I'm a master's student in Computer Science at Humboldt University of Berlin, currently awaiting the results of my thesis titled "Cross-lingual Transfer of Pre-Trained Language Models to Vietnamese".
For the past 6 years, I have been working as a student assistant in the Speech and Language Technology Group at the German Research Center for Artificial Intelligence (DFKI), focusing on Natural Language Processing (NLP) – especially Information Extraction. During my time at the DFKI I wrote my bachelor thesis on weak supervision for event extraction. Most recently I have been working on Biomedical Relation Extraction with Large Language Models (LLMs) using the LangChain framework.
I recently submitted my Master’s thesis titled "Cross-lingual transfer of Pre-Trained Language Models to Vietnamese".
In this work I explored cross-lingual transfer techniques for adapting pre-trained language models to Vietnamese, focusing on tokenizer replacement and efficient initialization strategies.
👉 Check out the code and experiments here
For my Bachelor’s thesis titled "Investigating Weak Supervision for the Extraction of Mobility Relations and Events in German Text",
I explored weak supervision techniques for event extraction. In particular, I worked with Snorkel, a framework for programmatically generating training data through labeling functions based on heuristics.

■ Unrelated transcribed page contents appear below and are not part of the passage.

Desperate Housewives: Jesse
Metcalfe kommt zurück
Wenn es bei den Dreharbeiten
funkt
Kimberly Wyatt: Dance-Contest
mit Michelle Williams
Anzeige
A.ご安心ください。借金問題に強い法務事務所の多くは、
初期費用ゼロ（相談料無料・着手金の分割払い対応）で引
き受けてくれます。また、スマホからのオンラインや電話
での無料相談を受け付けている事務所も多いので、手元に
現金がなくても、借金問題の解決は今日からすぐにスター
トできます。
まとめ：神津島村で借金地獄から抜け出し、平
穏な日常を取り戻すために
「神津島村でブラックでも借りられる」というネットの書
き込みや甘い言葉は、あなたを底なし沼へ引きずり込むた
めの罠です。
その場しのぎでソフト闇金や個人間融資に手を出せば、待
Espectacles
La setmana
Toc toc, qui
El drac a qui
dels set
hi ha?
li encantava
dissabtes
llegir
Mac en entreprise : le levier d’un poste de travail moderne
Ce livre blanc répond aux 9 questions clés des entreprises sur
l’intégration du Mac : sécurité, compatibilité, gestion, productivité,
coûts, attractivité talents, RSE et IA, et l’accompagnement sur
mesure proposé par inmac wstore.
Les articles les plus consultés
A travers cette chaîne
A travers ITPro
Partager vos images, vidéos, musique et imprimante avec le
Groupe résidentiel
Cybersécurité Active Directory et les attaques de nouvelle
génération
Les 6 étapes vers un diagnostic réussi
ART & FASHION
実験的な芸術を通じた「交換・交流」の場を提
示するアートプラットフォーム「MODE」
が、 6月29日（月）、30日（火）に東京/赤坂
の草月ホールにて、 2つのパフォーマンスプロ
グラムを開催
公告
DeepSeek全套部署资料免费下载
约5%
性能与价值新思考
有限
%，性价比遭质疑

This work was conducted at the Speech and Language Technology Lab, where I contributed to ongoing research efforts and related open-source projects. These include::
- 🔧 eventx: Implementation of joint classification of events and arguments
- 🔍 wsee: Codebase developed as part of my thesis to investigate weak supervision for extracting mobility-related events and relations
- 📊 MobIE Dataset: A dataset of mobility-related named entity and n-ary relation annotations
- 📄 Published paper @ KONVENS 2021: Hennig, L., Truong, P. T., & Gabryszak, A. (2021). MobIE: A German Dataset for Named Entity Recognition, Entity Linking and Relation Extraction in the Mobility Domain. In Proceedings of the 17th Conference on Natural Language Processing (KONVENS 2021) (pp. 223–227). Düsseldorf, Germany.